Agent metaSKILLs

Agent MetaSKILLs are small workflow programs for AI agents. Like regular agent SKILLs, they are meant to be automatically loaded on-demand when the user agent determines they are needed.

They are a dynamic extension to a regular agent skill: they sit next to a normal SKILL.md file and help an agent do the parts of a task that should be repeatable, bounded, and easy to inspect.

1. Motivation

Static skills are great when the useful thing is instruction:

When deploying, run the deploy command, check the health endpoint, and report
the result.

But many useful agent workflows are not just instructions. They are loops:

You can describe those loops in Markdown, but then the model has to remember and execute the loop correctly every time. That is fragile. A metaskill makes the loop explicit:

In short: use a static skill for guidance; use a metaskill when the skill needs to run a small, repeatable procedure.

2. A tiny metaSKILL

A metaskill is a skill directory with two files:

skills/
  require-heading/
    SKILL.md
    SKILL.star

SKILL.md describes when the skill should be used and documents the expected input keys:

---
name: require-heading
description: Draft text and retry until it includes a required heading.
metaskill: SKILL.star
metaskill_language: starlark
---

Use this when the user wants a short draft that must include one exact heading.

Input keys:
- `task`: The writing task description.
- `heading`: The exact heading text that must appear in the draft.

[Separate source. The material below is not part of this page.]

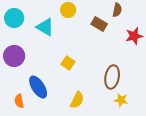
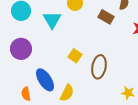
cyan triangle: (45, 27) -> (52, 20), turned 30
brown ellipse: (112, 77) -> (99, 67), moved
yellow semicircle: (77, 100) -> (67, 93), moved

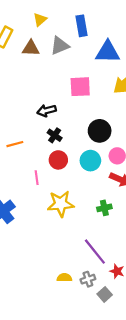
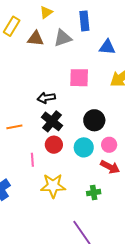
blue triangle: (108, 52) -> (107, 47), size x0.7
black cross: (55, 135) -> (52, 121), size x1.5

SKILL.star contains the workflow:

def run(input):
    task = input["task"]
    heading = input["heading"]

    for i in range(3):
        result = ask(task, {
            "purpose": "draft",
            "max_turns": 4,
        })

        if heading in result["answer"]:
            return {
                "status": "accepted",
                "answer": result["answer"],
                "attempts": i + 1,
            }

        trace("missing-heading", {
            "attempt": i + 1,
            "heading": heading,
        })

        task = (
            "Revise the draft so it includes this exact heading:\n" +
            heading +
            "\n\nPrevious draft:\n" +
            result["answer"]
        )

    return {
        "status": "exhausted",
        "answer": result["answer"],
        "warning": "The required heading was still missing.",
    }

The author writes a normal, small program. The host supplies ask, command, and trace. The program does not get raw filesystem, process, network, or environment access.

3. Package format

A metaskill is still a skill. It MUST live in a directory containing SKILL.md. The dynamic workflow is a program file in the same directory. The conventional program filename is SKILL.star.

skills/
  test-fix/
    SKILL.md
    SKILL.star

SKILL.md is the single source of metadata. It MUST start with YAML frontmatter.

Required fields:

Field Type Meaning
name string Stable skill identifier.
description string Short catalog description used by users and routing models.

Optional fields:

Field Type Meaning
metaskill string Relative path from the skill directory to the program file. Defaults to SKILL.star when that file exists.
metaskill_language string Program language identifier. This version of the specification defines starlark. Defaults to starlark when a metaskill file is present.

Name rules:

Description rules:

Input documentation:

Program file rules:

Hosts MUST ignore unknown metadata fields unless they intentionally implement an extension. Extension fields SHOULD be prefixed, for example x_myhost_feature.

4. Discovery

Skill search locations are host-defined. A portable metaskill package MUST NOT depend on a specific installation directory.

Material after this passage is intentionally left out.